降伏せよ世界は開かれている

『体調管理も仕事のうちだからな、も気を付けるように』

 未だワタルさんが四天王の大将で、私が彼の属するセキエイリーグの職員をしていた頃のこと。情けない話だけれど、当時、かなり頻繁に体調を崩していた私は、度々ワタルさんからそう言われていたし、咎めるようにその言葉を投げかけられる度に、不甲斐なさに肩を落としていたのを、よく覚えている。でも、まあ、今思えば、だ。セキエイで仕事をしていた当時、私は四天王の皆さんと一緒に働けることが嬉しくて、相当無茶な働き方をしていたように思う。当時はなかなか気付けなかった、そんな色々を私に自覚させてくれたのは、外でもないワタルさんだった。
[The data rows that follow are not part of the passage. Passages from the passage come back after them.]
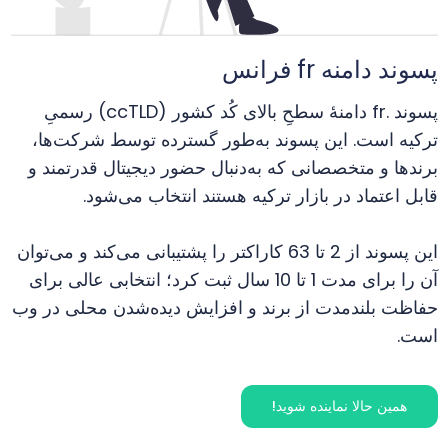
پسوند دامنه fr فرانس
پسوند .fr دامنهٔ سطحِ بالای کُد کشور (ccTLD) رسمیِ
ترکیه است. این پسوند به‌طور گسترده توسط شرکت‌ها،
برندها و متخصصانی که به‌دنبال حضور دیجیتال قدرتمند و
قابل اعتماد در بازار ترکیه هستند انتخاب می‌شود.
این پسوند از 2 تا 63 کاراکتر را پشتیبانی می‌کند و می‌توان
آن را برای مدت 1 تا 10 سال ثبت کرد؛ انتخابی عالی برای
حفاظت بلندمدت از برند و افزایش دیده‌شدن محلی در وب
است.
همین حالا نماینده شوید!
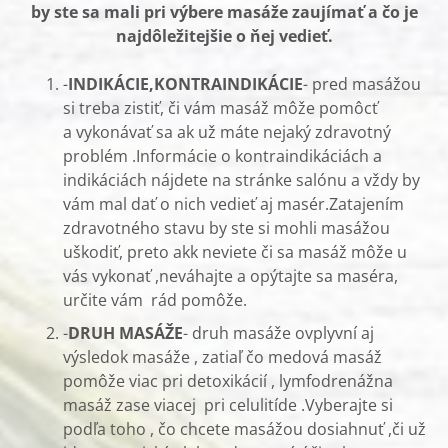
by ste sa mali pri výbere masáže zaujímať a čo je
najdôležitejšie o ňej vedieť.
-
INDIKÁCIE,KONTRAINDIKÁCIE
-
pred masážou
si treba zistiť, či vám masáž môže pomôcť
a vykonávať sa ak už máte nejaký zdravotný
problém .Informácie o kontraindikáciách a
indikáciách nájdete na stránke salónu a vždy by
vám mal dať o nich vedieť aj masér.Zatajením
zdravotného stavu by ste si mohli masážou
uškodiť, preto akk neviete či sa masáž môže u
vás vykonať ,neváhajte a opýtajte sa maséra,
určite vám rád pomôže.
-
DRUH MASÁŽE
- druh masáže ovplyvní aj
výsledok masáže , zatiaľ čo medová masáž
pomôže viac pri detoxikácií , lymfodrenážna
masáž zase viacej pri celulitíde .Vyberajte si
podľa toho , čo chcete masážou dosiahnuť ,či už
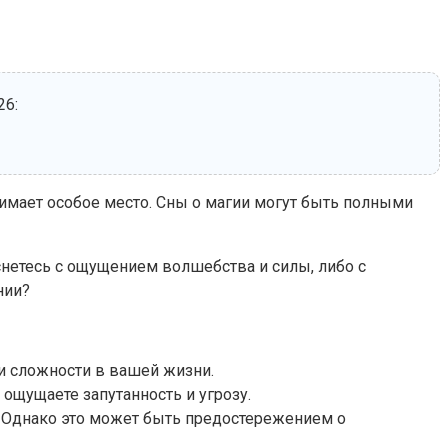
26:
анимает особое место. Сны о магии могут быть полными
снетесь с ощущением волшебства и силы, либо с
нии?
 и сложности в вашей жизни.
 ощущаете запутанность и угрозу.
й. Однако это может быть предостережением о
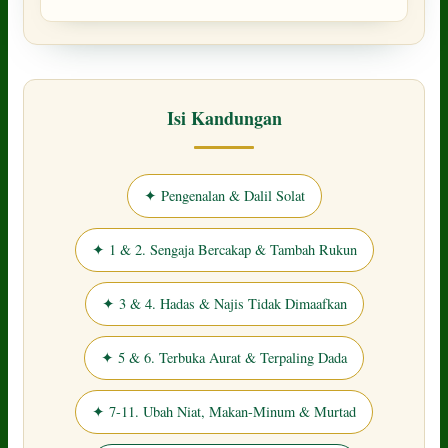
Isi Kandungan
✦ Pengenalan & Dalil Solat
✦ 1 & 2. Sengaja Bercakap & Tambah Rukun
✦ 3 & 4. Hadas & Najis Tidak Dimaafkan
✦ 5 & 6. Terbuka Aurat & Terpaling Dada
✦ 7-11. Ubah Niat, Makan-Minum & Murtad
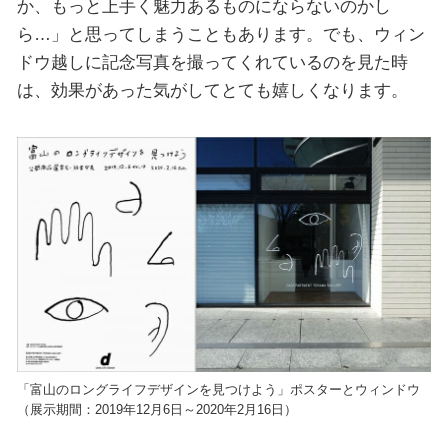
か、もっと上手く魅力あるものにならないのかし
ら…」と思ってしまうこともあります。でも、ウィン
ドウ越しに記念写真を撮ってくれているのを見た時
は、効果があった気がしてとても嬉しくなります。
「富山のロングライフデザインを見つけよう」ポスターとウィンドウ
（展示期間：2019年12月6日～2020年2月16日）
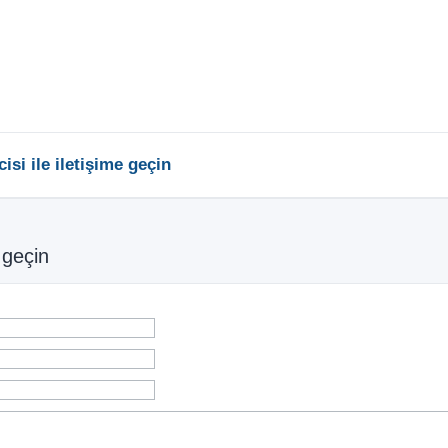
si ile iletişime geçin
 geçin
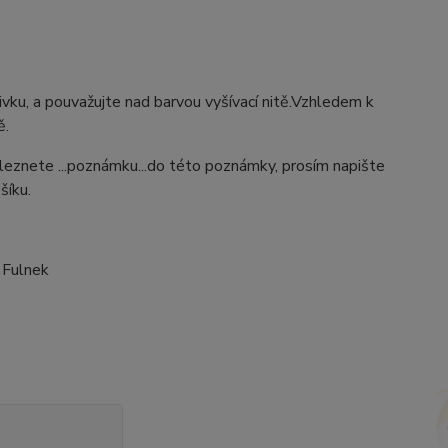
výšivku, a pouvažujte nad barvou vyšívací nitě.Vzhledem k
ě.
aleznete ...poznámku...do této poznámky, prosím napište
šíku.
 Fulnek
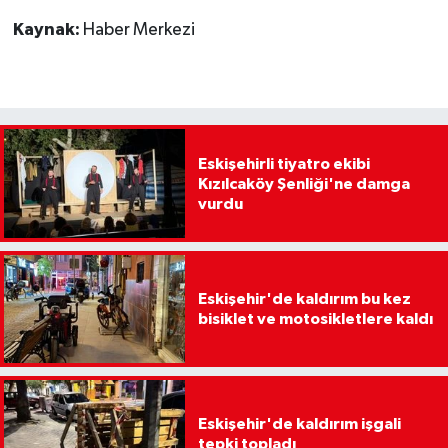
Kaynak:
Haber Merkezi
Eskişehirli tiyatro ekibi
Kızılcaköy Şenliği'ne damga
vurdu
Eskişehir'de kaldırım bu kez
bisiklet ve motosikletlere kaldı
Eskişehir'de kaldırım işgali
tepki topladı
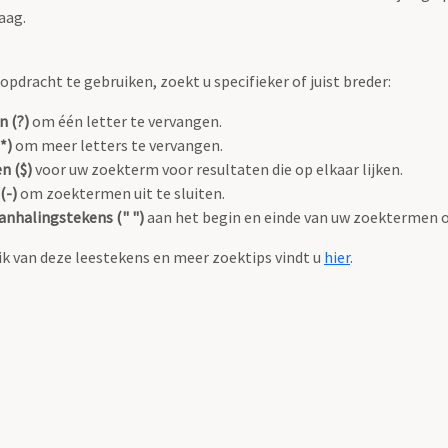
aag.
pdracht te gebruiken, zoekt u specifieker of juist breder:
n (?)
om één letter te vervangen.
*)
om meer letters te vervangen.
n ($)
voor uw zoekterm voor resultaten die op elkaar lijken.
(-)
om zoektermen uit te sluiten.
anhalingstekens (" ")
aan het begin en einde van uw zoektermen 
k van deze leestekens en meer zoektips vindt u
hier
.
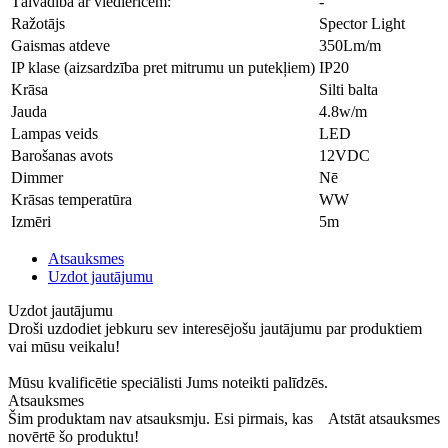
Tālvadība ar viedierīcēm:
-
Ražotājs
Spector Light
Gaismas atdeve
350Lm/m
IP klase (aizsardzība pret mitrumu un putekļiem)
IP20
Krāsa
Silti balta
Jauda
4.8w/m
Lampas veids
LED
Barošanas avots
12VDC
Dimmer
Nē
Krāsas temperatūra
WW
Izmēri
5m
Atsauksmes
Uzdot jautājumu
Uzdot jautājumu
Droši uzdodiet jebkuru sev interesējošu jautājumu par produktiem
vai mūsu veikalu!
Mūsu kvalificētie speciālisti Jums noteikti palīdzēs.
Atsauksmes
Šim produktam nav atsauksmju. Esi pirmais, kas
Atstāt atsauksmes
novērtē šo produktu!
殿堂入りを果たした少年たちが立て続けに出た後で、ワタルさんは自分を鍛え直すために、一度故郷に戻るのだと言って、四天王の職を辞することになり、そのときのことだった。ワタルさんは、私にセキエイの職員を辞めて、彼のサポートに回って欲しい、と言ったのである。おれと一緒に来てくれないか、と差し出された手を、自分でも驚くほどにすんなりと私は取ることが出来た。そうして、そのまま、共にジョウト地方のフスベシティに向かい、リーグに居た頃と同様に、ワタルさんのマネジメント業務に徹することで彼の修行をサポートして、……やがて、そんな日々が実を結び、ワタルさんはセキエイ高原のチャンピオンとして頂点に返り咲いた。今までよりも、ずっと強く頼もしく、逞しい背中で玉座に立つ彼とともに、私もセキエイに戻る……ことになるかと思ったけれど、そうはならなくて。

『……これからはこうして、おれだけを支えて、おれの側に居て貰えないだろうか?』

 先がどうなるかも分からなかったのに、ワタルさんがそう言うなら、そうしたいなら、と二つ返事で退職を承諾し、それまでの生活を捨ててフスベまで同行したのは、私がワタルさんを尊敬していたから、敬愛していたから。彼のことを、好きで仕方がなかったからだ。そんなワタルさんに、そう言われてしまっては、断る理由など何処にもなくて。……その折、私は晴れて彼の妻になり、現在はワタルさんの留守を守ったり、日々の生活面から彼をバックアップしたりしている。外に働きに出なくなっても、まあ、家の仕事はあるわけで。とはいえ家事自体は、独身の頃だってしていたのだし、体力的には以前より余程楽になったように思う。セキエイで働いていた頃、労働環境が其処まで悪かったわけではなかったと思うのだけれど、私はとにかく、要量が悪かった。手を抜くのが下手、というか、力加減が下手というか。他の人に任せればいい、分担してもいいような仕事まで、何もかも一人で完璧にこなそうとして、毎日残業ばかりしていて。結果、体調を崩しては、そんなことで休んでられないからと言って無理をして、その無限ループを見ていたからこそ、ワタルさんにも度々咎められていたわけで。きみはやろうと思えば、何でも一人で出来てしまうひとだから。なんて、ワタルさんは言ってくれたけれど、それだって彼と比べれば全然……と、昔なら、そう思っていた。でも、今は。ワタルさんがそう言ってくれるなら、きっとそうなのだろうな、と思う。多分、四天王だった頃から、ずっと。彼は私が思っている以上に、私を好きで居てくれているようで、想われすぎて、大切にされすぎて、近頃ではめっきり、私は思い上がりの激しい女になってしまった気がするくらいなのだ。けれど、まあ、それでもいいかと思う。私がそうして、ワタルさんに愛されていることに対する自信があることを、当の彼が一番喜んでいるように思うから。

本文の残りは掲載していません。